FMs with $S_{wi}$ ≥ 8
MR scanning	Metal parts carried by the patient were not removed	2.1	8.5	1.7	29.6	Prechecking for metal carriers
MR scanning	Patient allergic to contrast media	2.2	8.4	1.4	25.6	Inquire about the patient's allergy history
Automatically delineate other ROIs on CT	Incorrectly matching of couch positions	2.1	8.4	3.9	65.9	Automated verification by software
Delineating GTVp based on MR images	The lesion range was not fully covered during scaning	5.6	8.2	1.8	83.3	Verification of scanned request forms
Image‐guided patient positioning	CT malfunction	4.1	8.2	2.5	81.0	Periodic reboot of the machine
Automatically delineate other ROIs on CT	Incorrect selection of CT to electron density curve	1.5	8.1	4.5	52.9	Building an ROIs outlining checklist
Creating an automated plan	Used an account withoutpermissions	3.2	8.1	2.4	62.6	Building an autoplan checklist
Transmitting plan	Communication failure between TPS and TDS	4.4	8.1	1.4	49.5	Regular quality assurance

^a $S_{wi}>8$ for the respective FM.

3.3. Assessment results for the QM‐free and QM groups

The research team independently conducted two assessments of all FMs, with the first assessment without QM measures and the second assessment with QM measures implemented, comparing the results of QM‐free and QM groups to validate the effectiveness of the QM measures. Statistical analysis of the two sets of evaluation data was performed using the nonparametric Wilcoxon signed‐rank test. The results showed that the RPN for the QM‐free group was 55.80 ± 38.40, and for the QM group was 16.17 ± 10.99. After implementing QM measures, the RPN for each FM decreased overall compared to those before implementing QM measures. The difference in RPN between the two evaluation groups was statistically significant (p < 0.001), confirming the effectiveness of QM measures and demonstrating that the proposed QM measures can effectively reduce the risk of AIO for nasopharyngeal carcinoma.

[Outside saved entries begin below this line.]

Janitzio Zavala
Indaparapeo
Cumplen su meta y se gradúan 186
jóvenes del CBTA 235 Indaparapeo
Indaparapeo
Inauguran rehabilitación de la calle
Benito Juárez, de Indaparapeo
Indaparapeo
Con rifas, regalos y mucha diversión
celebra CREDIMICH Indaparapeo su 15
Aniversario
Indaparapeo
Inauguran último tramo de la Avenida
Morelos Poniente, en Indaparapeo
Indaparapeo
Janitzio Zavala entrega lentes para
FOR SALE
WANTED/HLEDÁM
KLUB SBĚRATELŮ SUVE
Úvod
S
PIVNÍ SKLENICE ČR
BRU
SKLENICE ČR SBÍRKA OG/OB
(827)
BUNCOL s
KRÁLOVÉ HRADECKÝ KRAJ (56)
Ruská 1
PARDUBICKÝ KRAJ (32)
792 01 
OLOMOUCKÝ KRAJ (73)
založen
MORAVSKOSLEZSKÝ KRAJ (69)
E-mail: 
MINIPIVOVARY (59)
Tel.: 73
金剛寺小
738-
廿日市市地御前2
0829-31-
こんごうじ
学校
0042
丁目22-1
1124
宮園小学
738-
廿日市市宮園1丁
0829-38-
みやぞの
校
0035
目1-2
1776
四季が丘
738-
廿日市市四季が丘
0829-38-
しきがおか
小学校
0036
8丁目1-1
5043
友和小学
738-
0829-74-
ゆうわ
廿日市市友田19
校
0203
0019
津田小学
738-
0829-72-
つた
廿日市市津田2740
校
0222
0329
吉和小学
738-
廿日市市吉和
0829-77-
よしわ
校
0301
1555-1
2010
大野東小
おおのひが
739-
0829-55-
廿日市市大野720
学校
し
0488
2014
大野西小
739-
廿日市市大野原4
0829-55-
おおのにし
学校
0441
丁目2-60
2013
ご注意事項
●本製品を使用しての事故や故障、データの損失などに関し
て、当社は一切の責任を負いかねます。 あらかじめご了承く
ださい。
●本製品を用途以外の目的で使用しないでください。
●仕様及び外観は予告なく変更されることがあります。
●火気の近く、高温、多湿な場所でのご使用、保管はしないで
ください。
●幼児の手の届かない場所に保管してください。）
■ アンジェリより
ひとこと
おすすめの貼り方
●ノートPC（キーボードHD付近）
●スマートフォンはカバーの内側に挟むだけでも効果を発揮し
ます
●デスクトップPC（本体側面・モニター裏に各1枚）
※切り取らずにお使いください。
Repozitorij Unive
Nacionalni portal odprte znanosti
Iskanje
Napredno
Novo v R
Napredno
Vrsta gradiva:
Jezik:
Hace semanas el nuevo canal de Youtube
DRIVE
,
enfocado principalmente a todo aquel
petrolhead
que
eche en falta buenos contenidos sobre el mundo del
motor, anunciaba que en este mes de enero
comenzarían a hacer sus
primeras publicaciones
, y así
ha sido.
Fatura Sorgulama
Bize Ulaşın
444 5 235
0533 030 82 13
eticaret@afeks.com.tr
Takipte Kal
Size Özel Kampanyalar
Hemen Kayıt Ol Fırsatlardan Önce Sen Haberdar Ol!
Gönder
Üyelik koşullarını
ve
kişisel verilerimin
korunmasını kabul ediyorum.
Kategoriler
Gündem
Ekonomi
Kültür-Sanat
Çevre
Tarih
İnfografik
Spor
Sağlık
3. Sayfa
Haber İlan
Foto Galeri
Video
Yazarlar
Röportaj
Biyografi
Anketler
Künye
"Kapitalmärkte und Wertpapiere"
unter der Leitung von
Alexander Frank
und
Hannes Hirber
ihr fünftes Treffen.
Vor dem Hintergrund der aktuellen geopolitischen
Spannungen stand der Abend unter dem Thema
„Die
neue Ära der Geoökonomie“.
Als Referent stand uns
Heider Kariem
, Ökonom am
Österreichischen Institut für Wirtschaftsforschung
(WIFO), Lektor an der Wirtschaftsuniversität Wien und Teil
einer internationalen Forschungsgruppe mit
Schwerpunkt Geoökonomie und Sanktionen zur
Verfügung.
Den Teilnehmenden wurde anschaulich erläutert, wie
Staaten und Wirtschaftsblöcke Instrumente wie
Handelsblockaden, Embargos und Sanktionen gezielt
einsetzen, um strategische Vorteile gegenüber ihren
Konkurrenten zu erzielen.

Figure 4 shows box plots and line plots of the weighted RPN for all FMs after two assessments by the two groups. The box plot displays the mean, minimum, maximum, upper quartile, median, and lower quartile of the RPN for both evaluation groups. The line plot indicates that after implementing QM measures, the RPN for all FMs decreased. However, there were still some FMs (highlighted in red boxes) with less significant decreases in RPN after implementing QM measures, including TPS communication errors with TDS, discovery of significant setup errors in image guidance, and failure to create in vivo plans.

FIGURE 4.

Box plots (left) and line plots (right) of RPN for each FM in QM‐free and QM groups.

3.4. Results of FTA

The FTA visually illustrates the causes of failures or errors in the step associated with the highest‐risk FM, facilitating the analysis of various risk factors within this step and aiding in the selection of appropriate QM measures for effective risk management. When QM measures were not implemented, the FM “ignored spurious points” had the highest RPN of 186.2 and ranked first. The FTA results for the ROIs outlining step are shown in Figure 5, where the fault tree uses logical gates to connect the relationship between various steps and FMs, the FMs highlighted in red boxes indicate high‐risk FMs, with the red numbers following them representing the RPN of these high‐risk FMs. As shown in Figure 5, several risk factors, including errors in patient positioning, can lead to ROI outlining failure/error. These risk factors can primarily be attributed to categories such as human error, inadequate training, and software/hardware errors.

FIGURE 5.

The FTA for the delineation of ROIs.

4. DISCUSSION

AIO is an emerging workflow based on CT‐linac with promising application prospects, enhancing patients' RT benefits by reducing treatment errors and improving the patient experience. As more CT‐linac equipment are put into use, the implementation of AIO is expected to become increasingly widespread in the future. The results of this study are significant for the clinical application of AIO. By systematically identifying and assessing potential risks, we can take preventive measures in advance, reduce treatment errors, and further enhance both the safety and benefits of the treatment for patients.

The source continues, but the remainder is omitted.